Thermo-mechanical simulation of a selective laser melting Additive Manufacturing Process

Department of Mechanical Engineering, Politecnico di Milano

Author: Matteo Bugatti
Supervisor: Prof. Quirico Semeraro
Co-supervisor: Ing. Alberto Faraboschi

Additive Manufacturing (AM) processes represent the future of manufacturing industry but, despite their unmatched characteristics in terms of product design flexibility, some critical aspects (such as porosities, residual stress, distortion) are limiting their spreading in the industrial world. Process optimization is always required to produce fully functional mechanical components.
Today’s process optimization is exclusively carried out relying on expensive experimental campaigns. This approach has the advantage of being the most accurate solution since results come directly from the machine. But it is a slow iterative approach which is highly expensive both in terms of times and costs because it relies on quality measurements of parts which must be directly built, thus wasting material and energy.
For these reasons, a new process optimization approach based on simulation would be extremely appealing. Following the same iterative optimization path, it would allow to avoid all the wastes (build/quality measuring costs and times) of the test-based approach, supporting the design with useful process insights without building the component. The fully functional part can then be built the “first time right” only once its production is optimized.
Despite being a relatively new topic, due to its industrial appealing, AM simulation literature is already vast. The researchers have come up with several possible solutions, which have been categorized in fig. 1: for each category, in round brackets, it is reported the employed numerical methods, which depend on the process to simulate and on the desired output, and in squared brackets the number of papers analysed for each category.
Among all the possible approaches, only inherent stain (IS) method-based AM simulation allows to complete the analysis of real-sized components by decoupling the process simulation into two analyses at different scales (meso and macro-scale), providing valuable insights about the final stress state and distortion.

specchietto-soa

Fig. 1

The IS method-based macro-scale model was created using MSC Marc (fig. 2) and its capabilities of predicting the residual deformation state of a real component were tested comparing its  results with the experimental measurements carried out on a set of test specimens built with the Renishaw AM250 SLM system.

prediction-marc2

Fig. 2

The results revealed that the original, completely numerical approach (combining the results of meso and macro-scale analyses) worked well only for a few experimental conditions.

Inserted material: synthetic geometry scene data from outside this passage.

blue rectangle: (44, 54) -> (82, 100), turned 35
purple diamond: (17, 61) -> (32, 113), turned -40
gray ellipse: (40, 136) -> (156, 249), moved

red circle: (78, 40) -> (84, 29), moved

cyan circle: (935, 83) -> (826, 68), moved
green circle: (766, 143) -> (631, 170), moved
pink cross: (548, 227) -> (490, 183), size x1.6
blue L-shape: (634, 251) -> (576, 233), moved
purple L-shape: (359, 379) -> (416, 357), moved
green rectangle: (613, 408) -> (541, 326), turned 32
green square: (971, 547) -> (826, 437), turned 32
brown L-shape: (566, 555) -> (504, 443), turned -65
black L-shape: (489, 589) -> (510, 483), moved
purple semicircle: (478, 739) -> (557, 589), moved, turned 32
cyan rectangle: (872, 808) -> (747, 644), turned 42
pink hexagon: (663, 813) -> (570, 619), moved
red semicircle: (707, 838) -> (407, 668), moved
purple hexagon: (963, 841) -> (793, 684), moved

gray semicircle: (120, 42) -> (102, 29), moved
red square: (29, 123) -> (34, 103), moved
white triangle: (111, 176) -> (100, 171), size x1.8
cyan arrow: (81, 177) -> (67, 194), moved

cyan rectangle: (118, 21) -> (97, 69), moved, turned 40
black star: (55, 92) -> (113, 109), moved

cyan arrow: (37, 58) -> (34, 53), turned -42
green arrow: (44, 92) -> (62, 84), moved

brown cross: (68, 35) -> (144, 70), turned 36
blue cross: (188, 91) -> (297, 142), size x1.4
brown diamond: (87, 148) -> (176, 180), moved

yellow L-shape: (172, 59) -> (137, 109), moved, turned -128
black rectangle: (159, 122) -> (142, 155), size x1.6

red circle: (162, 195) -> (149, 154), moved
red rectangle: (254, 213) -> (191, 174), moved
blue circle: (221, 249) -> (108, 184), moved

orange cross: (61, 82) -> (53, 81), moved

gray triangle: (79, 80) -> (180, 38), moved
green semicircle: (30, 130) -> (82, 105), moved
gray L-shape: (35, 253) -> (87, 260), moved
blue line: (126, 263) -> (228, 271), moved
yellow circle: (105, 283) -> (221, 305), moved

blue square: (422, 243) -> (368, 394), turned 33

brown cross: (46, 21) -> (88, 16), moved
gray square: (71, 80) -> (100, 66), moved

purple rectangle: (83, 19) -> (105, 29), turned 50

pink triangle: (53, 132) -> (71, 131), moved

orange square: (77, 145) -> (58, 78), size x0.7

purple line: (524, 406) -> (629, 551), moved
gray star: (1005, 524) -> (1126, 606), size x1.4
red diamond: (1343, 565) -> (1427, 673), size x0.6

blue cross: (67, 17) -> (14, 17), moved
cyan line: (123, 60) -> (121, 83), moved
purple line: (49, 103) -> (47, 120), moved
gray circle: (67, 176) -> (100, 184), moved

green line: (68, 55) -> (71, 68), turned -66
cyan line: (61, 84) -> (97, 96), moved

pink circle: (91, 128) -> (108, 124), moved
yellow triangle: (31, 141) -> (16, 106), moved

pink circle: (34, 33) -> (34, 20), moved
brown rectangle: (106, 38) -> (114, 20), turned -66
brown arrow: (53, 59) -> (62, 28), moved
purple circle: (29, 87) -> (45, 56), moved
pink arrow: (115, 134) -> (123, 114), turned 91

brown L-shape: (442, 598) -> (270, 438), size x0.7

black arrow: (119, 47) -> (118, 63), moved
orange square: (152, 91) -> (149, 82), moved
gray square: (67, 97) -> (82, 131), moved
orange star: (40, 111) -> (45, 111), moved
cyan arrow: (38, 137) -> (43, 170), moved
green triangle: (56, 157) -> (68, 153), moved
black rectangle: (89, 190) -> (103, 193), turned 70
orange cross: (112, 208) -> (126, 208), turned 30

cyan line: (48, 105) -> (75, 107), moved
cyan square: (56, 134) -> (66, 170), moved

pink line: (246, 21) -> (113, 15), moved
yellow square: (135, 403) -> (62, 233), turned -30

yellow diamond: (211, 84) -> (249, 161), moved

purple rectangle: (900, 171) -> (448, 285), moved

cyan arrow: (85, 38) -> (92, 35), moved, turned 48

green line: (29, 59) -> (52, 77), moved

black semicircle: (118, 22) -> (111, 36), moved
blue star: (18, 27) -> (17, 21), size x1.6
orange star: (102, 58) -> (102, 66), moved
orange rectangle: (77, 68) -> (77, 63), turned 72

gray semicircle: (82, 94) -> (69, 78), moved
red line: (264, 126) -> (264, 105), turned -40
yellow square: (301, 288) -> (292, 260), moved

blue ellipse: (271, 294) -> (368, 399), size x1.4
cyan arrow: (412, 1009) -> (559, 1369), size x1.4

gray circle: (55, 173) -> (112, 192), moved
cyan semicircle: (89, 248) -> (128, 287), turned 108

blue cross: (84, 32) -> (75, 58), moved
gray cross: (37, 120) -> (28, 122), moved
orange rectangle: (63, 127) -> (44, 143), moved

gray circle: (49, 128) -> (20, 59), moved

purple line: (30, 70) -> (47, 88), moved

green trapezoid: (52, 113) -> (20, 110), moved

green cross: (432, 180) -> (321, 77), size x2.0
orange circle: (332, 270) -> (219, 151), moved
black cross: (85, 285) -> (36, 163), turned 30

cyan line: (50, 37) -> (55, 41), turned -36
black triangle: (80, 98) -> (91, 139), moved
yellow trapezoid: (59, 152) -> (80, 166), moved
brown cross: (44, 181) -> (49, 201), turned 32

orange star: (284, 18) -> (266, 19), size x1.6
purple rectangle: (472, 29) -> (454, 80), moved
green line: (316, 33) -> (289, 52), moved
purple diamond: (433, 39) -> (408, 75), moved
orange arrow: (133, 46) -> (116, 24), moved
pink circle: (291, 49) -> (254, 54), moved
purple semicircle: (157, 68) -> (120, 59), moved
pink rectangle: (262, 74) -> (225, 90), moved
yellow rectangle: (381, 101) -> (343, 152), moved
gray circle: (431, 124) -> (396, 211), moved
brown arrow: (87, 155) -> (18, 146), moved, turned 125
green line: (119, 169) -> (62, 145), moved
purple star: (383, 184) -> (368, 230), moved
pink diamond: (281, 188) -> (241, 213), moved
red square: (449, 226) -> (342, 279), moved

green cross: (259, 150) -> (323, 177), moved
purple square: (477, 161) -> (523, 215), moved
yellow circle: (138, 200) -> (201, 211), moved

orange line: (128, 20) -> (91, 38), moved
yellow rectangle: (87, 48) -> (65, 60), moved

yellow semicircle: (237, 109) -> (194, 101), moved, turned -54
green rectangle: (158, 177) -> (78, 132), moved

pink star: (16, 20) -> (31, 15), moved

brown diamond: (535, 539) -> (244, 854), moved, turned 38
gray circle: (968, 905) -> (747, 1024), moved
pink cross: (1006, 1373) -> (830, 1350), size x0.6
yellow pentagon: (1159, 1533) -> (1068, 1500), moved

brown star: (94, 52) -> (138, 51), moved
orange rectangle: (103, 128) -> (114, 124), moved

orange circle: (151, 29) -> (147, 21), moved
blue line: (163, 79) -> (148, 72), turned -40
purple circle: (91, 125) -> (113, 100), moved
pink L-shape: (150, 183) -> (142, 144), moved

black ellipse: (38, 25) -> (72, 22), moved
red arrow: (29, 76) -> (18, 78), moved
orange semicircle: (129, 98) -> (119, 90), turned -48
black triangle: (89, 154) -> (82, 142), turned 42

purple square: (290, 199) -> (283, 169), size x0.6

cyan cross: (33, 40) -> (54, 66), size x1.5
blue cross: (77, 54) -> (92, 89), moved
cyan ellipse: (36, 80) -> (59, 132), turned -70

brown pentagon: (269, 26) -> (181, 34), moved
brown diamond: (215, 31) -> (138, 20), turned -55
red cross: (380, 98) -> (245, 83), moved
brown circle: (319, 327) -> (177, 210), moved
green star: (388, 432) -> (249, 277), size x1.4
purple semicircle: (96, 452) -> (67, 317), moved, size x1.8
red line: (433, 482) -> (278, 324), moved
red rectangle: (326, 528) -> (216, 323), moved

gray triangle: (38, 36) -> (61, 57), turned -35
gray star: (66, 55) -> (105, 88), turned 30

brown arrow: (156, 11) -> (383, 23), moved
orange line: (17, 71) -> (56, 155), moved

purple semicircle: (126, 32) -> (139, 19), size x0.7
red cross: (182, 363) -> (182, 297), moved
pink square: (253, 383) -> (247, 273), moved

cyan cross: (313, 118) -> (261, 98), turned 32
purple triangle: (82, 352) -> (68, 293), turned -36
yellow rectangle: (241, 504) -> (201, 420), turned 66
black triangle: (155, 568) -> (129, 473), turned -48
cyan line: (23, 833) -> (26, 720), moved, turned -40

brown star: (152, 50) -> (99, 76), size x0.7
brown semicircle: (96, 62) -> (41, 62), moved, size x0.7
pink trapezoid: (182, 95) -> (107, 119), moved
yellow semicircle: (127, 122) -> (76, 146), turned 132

For this reason, a new approach based on calibration was tested: the macro-scale model response was fitted on a subset of experimental data. For each experimented scan strategy, the numerical bending of the calibrated MSC Marc model is directly compared to the corresponding experimental confidence interval in fig. 3. This approach allowed to improve the simulation prediction performance, in fact the simulated bending almost perfectly matches the mean for all the three experimental conditions.

calibrated-performance

Fig. 3


However, at the same time, the obtained results opened some questions regarding the wide range applicability of the calibrated IS model on which the whole method is based. Only further experimental work will give a final answer about the real validity of this  method for AM simulation.